Thursday, December 18, 2008




Human capital is an important resource that must be valued and managed effectively as a means to lift the Malaysian economy to the next level of development in order for the country to achieve the vision and aspirations of a fully developed nation. Hence, it is imperative to prevent the loss of this crucial factor of production and focus on how to attract and hold onto skilled labour.

It cannot be denied that a large amount of this human capital has been lost through brain-drain. It is estimated that there are about 900, 000 Malaysians working overseas.


According to the Asian Development Bank (ADB), in Malaysia, the constraint is as much quantity as quality.
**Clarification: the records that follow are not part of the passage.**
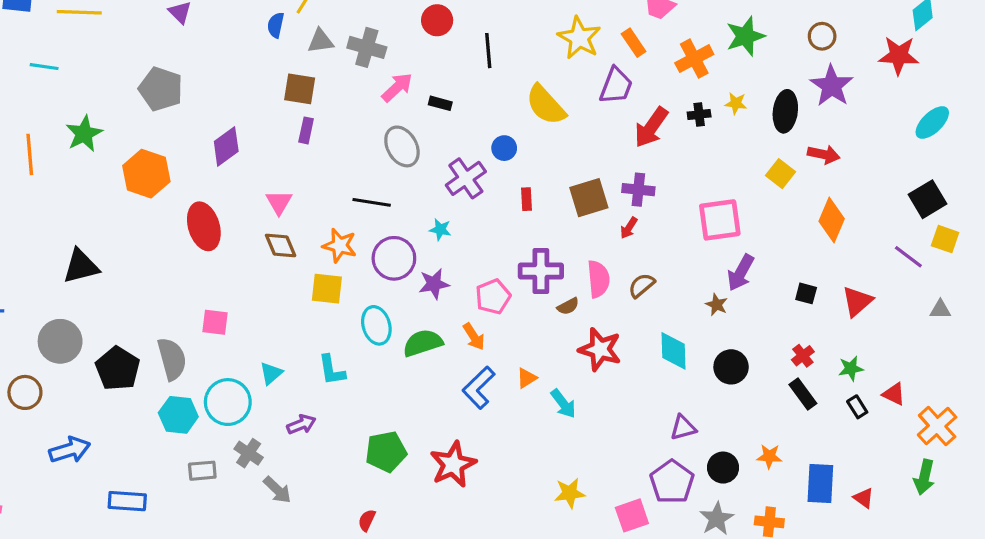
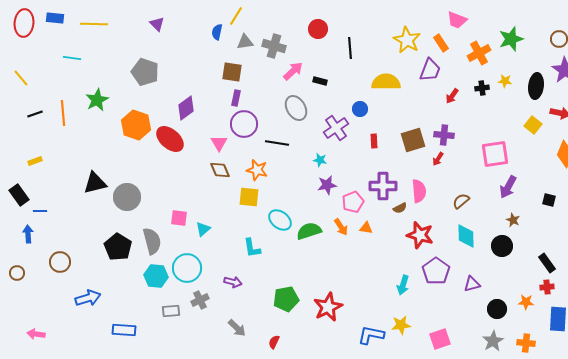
yellow semicircle: (546, 105) -> (386, 82), turned 132
red arrow: (651, 127) -> (452, 96), size x0.6
red ellipse: (204, 226) -> (170, 139), moved, turned -32
purple circle: (394, 258) -> (244, 124), moved
purple star: (434, 284) -> (327, 185), moved
brown semicircle: (642, 285) -> (461, 201), moved
brown star: (717, 305) -> (513, 220), moved
cyan ellipse: (376, 325) -> (280, 220), turned -35
gray circle: (60, 341) -> (127, 197), moved
red cross: (803, 356) -> (547, 287), moved, turned 32
cyan triangle: (271, 373) -> (203, 229), moved
orange triangle: (527, 378) -> (366, 228), moved, turned 40
blue L-shape: (479, 388) -> (371, 335), moved, turned 56
cyan arrow: (563, 404) -> (403, 285), moved, turned 54
purple arrow: (301, 424) -> (233, 282), turned 36
gray cross: (249, 453) -> (200, 300), turned 30
purple pentagon: (672, 482) -> (436, 271), moved
gray arrow: (277, 490) -> (237, 328), moved

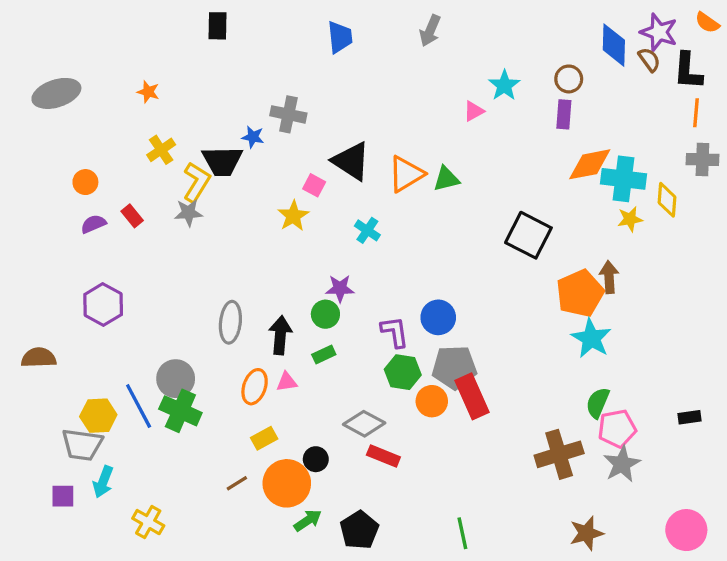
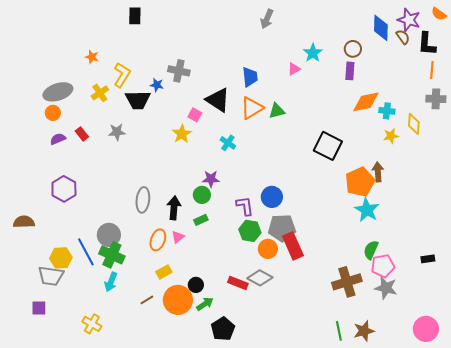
blue trapezoid: (340, 37) -> (250, 77), moved
gray ellipse: (56, 93) -> (58, 92), moved
cyan cross: (623, 179) -> (387, 111), size x0.6
yellow L-shape: (197, 182) -> (122, 75), moved
pink triangle: (287, 382) -> (178, 237), turned -32
gray diamond: (364, 424) -> (260, 278), moved
gray star: (622, 464) -> (386, 288), turned -30
cyan arrow: (103, 482) -> (111, 282), moved
green arrow: (308, 520) -> (205, 304), moved
green line: (462, 533) -> (339, 331), moved

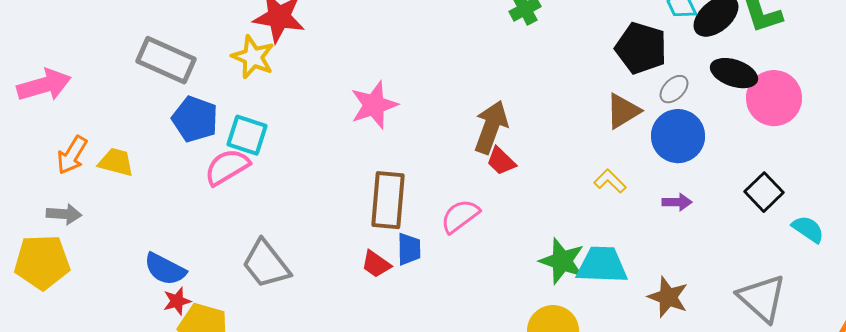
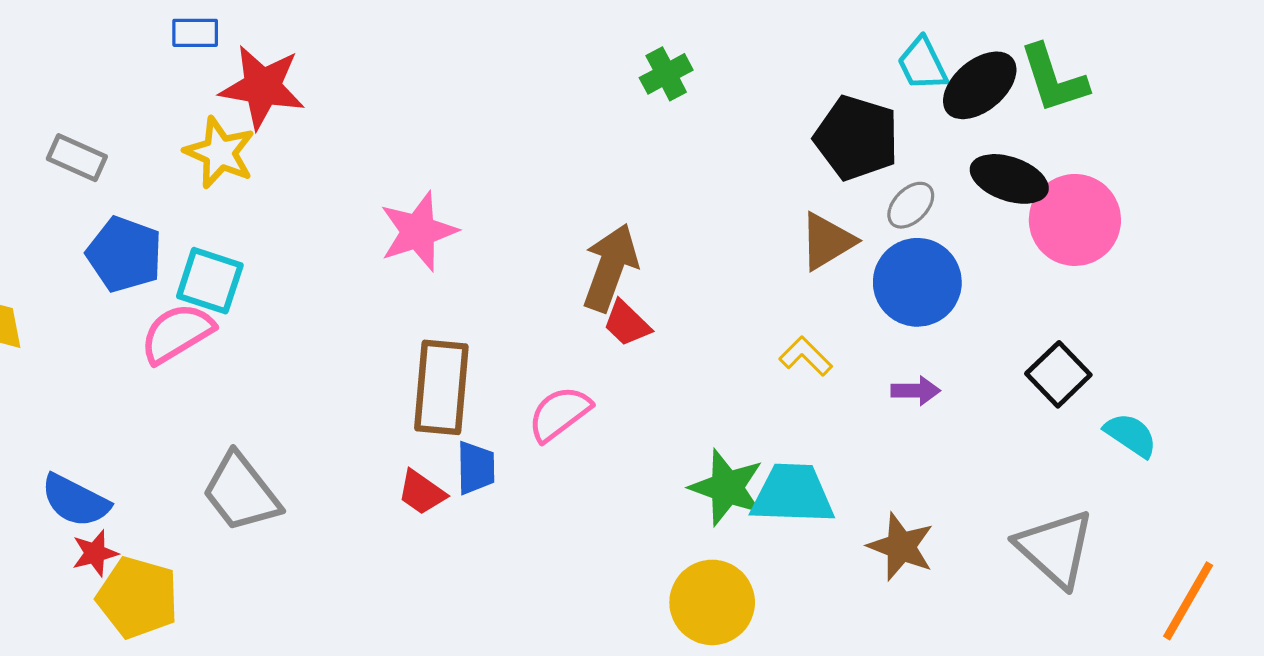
gray rectangle: (166, 60) -> (77, 158), size x0.6

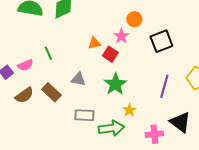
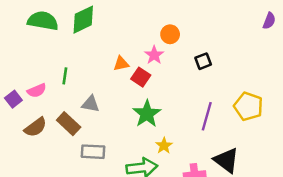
black square: (161, 41) -> (203, 61), size x0.6
green line: (48, 53) -> (65, 76), turned 32
gray triangle: (78, 79) -> (91, 104), moved
gray rectangle: (84, 115) -> (93, 152), moved

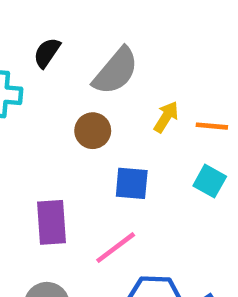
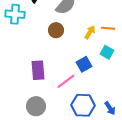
yellow arrow: (166, 117) -> (90, 32), moved
blue square: (132, 183) -> (84, 64), moved, turned -35

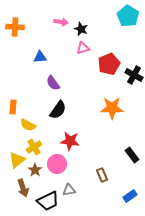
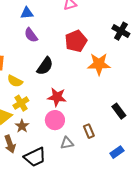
red pentagon: (109, 64) -> (76, 41), moved
purple semicircle: (53, 83) -> (31, 35), moved
pink circle: (57, 164) -> (55, 120), moved
gray triangle: (69, 190) -> (67, 143), moved

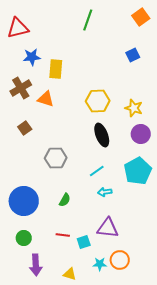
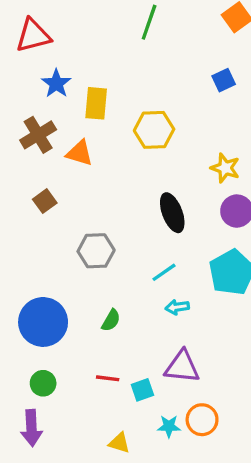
blue star: (32, 57) -> (56, 83), turned -30
yellow hexagon: (98, 101) -> (154, 130), moved
purple arrow: (36, 265) -> (31, 428), moved

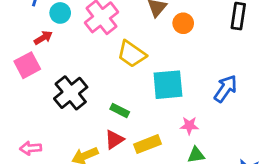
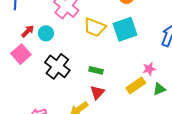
cyan circle: (60, 13) -> (46, 33), moved
cyan square: (168, 85) -> (125, 29), moved
yellow rectangle: (147, 144) -> (136, 85), moved

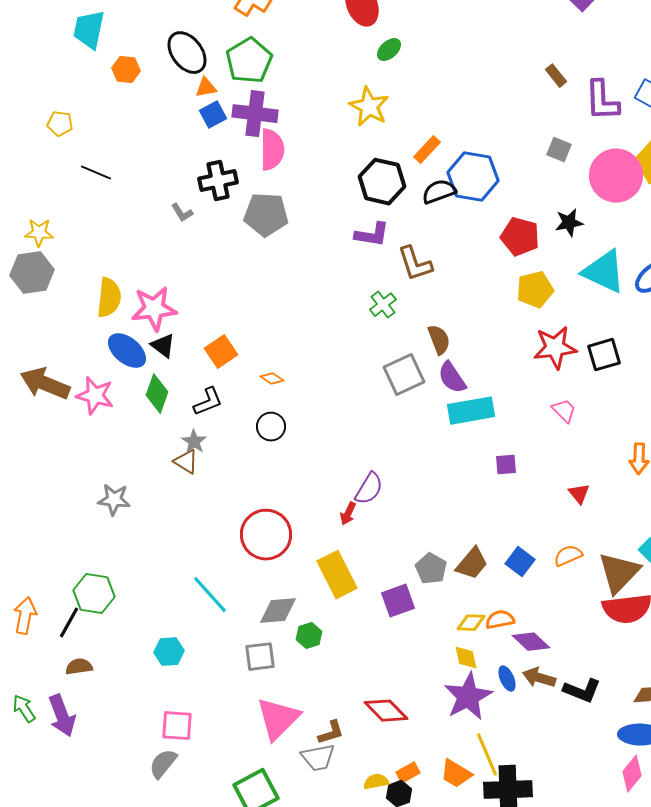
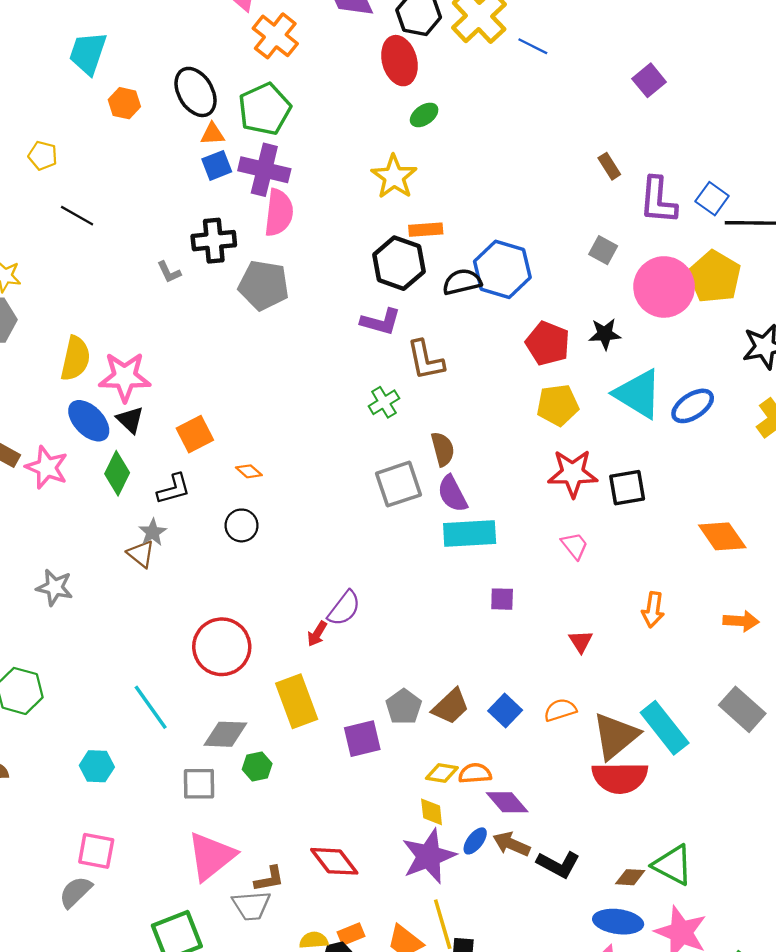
orange rectangle: (427, 150) -> (426, 230), moved, turned 36
blue ellipse: (507, 679) -> (475, 841), turned 55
The report also noted that Malaysian graduates tend to have weak skills in precisely those areas most needed by the type of knowledge-based economy to which Malaysia is directing its efforts to becoming.

The importance attached to human capital development by the Malaysian Government is shown in its 2009 budget which allocated a total of RM47.7 billion or about 23% of the total budget for education and training. In 2008 alone, the government sponsored 17,000 students in universities overseas. Government programmes are also complemented by the private sector.


There is a global competition for talent and human capital. Hence, efforts must be made to retain Malaysians with skills and expertise and those who are working overseas must be encouraged to return.

There is no systematic human capital retention programmes in terms of job placement and career development. Very often these students, including post-graduate students at the masters and doctoral degree levels, feel frustrated and disappointed with their job-postings. Such frustrations and disappointments are driving factors for brain drain. These policies and programmes must be based on rational criteria.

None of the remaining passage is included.